Main assumption: data have a normal distribution and are linear
If you take the correlation coefficient r and square it you get the coefficient of determination (R 2).
This is a statistical measure of the proportion of variance in one variable that is explained by the
other variable. Or:
R2= Explained variation / Total variation R2 is always between 0 and 100% where:
0% indicates that the model explains none of the variability of the response data around its
mean and 100% indicates that the model explains all the variability of the response data
around its mean.
0 < negligible < 0.1 < small < 0.3 < moderate < 0.5 < large
Running non-parametric correlation – Spearman’s and Kendall’s tau
If your data is ordinal or is continuous data that has violated the assumptions required for parametric
testing (normality and/or variance) you need to use the non-parametric alternatives to Pearson’s
correlation coefficient. The alternatives are Spearman’s (rho) or Kendall’s (tau) correlation
coefficients.
Both are based on ranking data and are not affected by outliers or normality/variance
violations.
Spearman's rho is usually used for ordinal scale data and Kendall's tau is used in small
samples or when many values with the same score (ties).

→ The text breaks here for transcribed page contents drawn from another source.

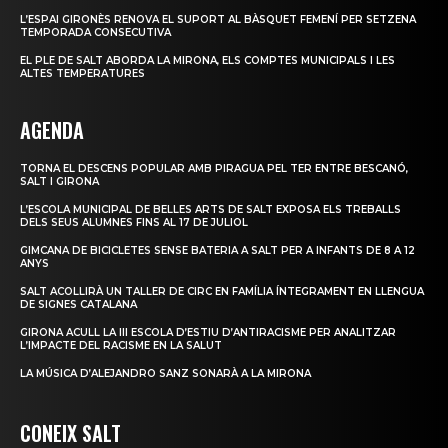
L’ESPAI GIRONÈS RENOVA EL SUPORT AL BÀSQUET FEMENÍ PER SETZENA
TEMPORADA CONSECUTIVA
EL PLE DE SALT ABORDA LA MIRONA, ELS COMPTES MUNICIPALS I LES
ALTES TEMPERATURES
AGENDA
TORNA EL DESCENS POPULAR AMB PIRAGUA PEL TER ENTRE BESCANÓ,
SALT I GIRONA
L’ESCOLA MUNICIPAL DE BELLES ARTS DE SALT EXPOSA ELS TREBALLS
DELS SEUS ALUMNES FINS AL 17 DE JULIOL
GIMCANA DE BICICLETES SENSE BATERIA A SALT PER A INFANTS DE 8 A 12
ANYS
SALT ACOLLIRÀ UN TALLER DE CIRC EN FAMÍLIA ÍNTEGRAMENT EN LLENGUA
DE SIGNES CATALANA
GIRONA ACULL LA III ESCOLA D’ESTIU D’ANTIRACISME PER ANALITZAR
L’IMPACTE DEL RACISME EN LA SALUT
LA MÚSICA D’ALEJANDRO SANZ SONARÀ A LA MIRONA
CONEIX SALT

In most cases, Kendall’s tau and Spearman’s rank correlation coefficients are very similar and
thus invariably lead to the same inferences.
The effect sizes are the same as Pearson’s r. The main difference is that rho 2 can be used as
an approximate non-parametric coefficient of determination but the same is not true for
Kendall’s tau.
Chi-square test for association (χ2) test for independence can be used to determine if a relationship
exists between two or more categorical variables. The test produces a contingency table, or cross-
tabulation, which displays the cross-grouping of the categorical variables.
The χ2 test checks the null hypothesis that there is no association between two categorical variables.
It compares the observed frequencies of the data with frequencies which would be expected if there
was no association between the two variables.
Chi-square test requires 2 assumptions:
The two variables must be categorical data (nominal or ordinal)
Each variable should comprise two or more independent categorical groups
Validity: χ2 tests are only valid when you have a reasonable sample size, that is, less than 20% of
cells have an expected count of less than 5 and none have an expected count of less than 1.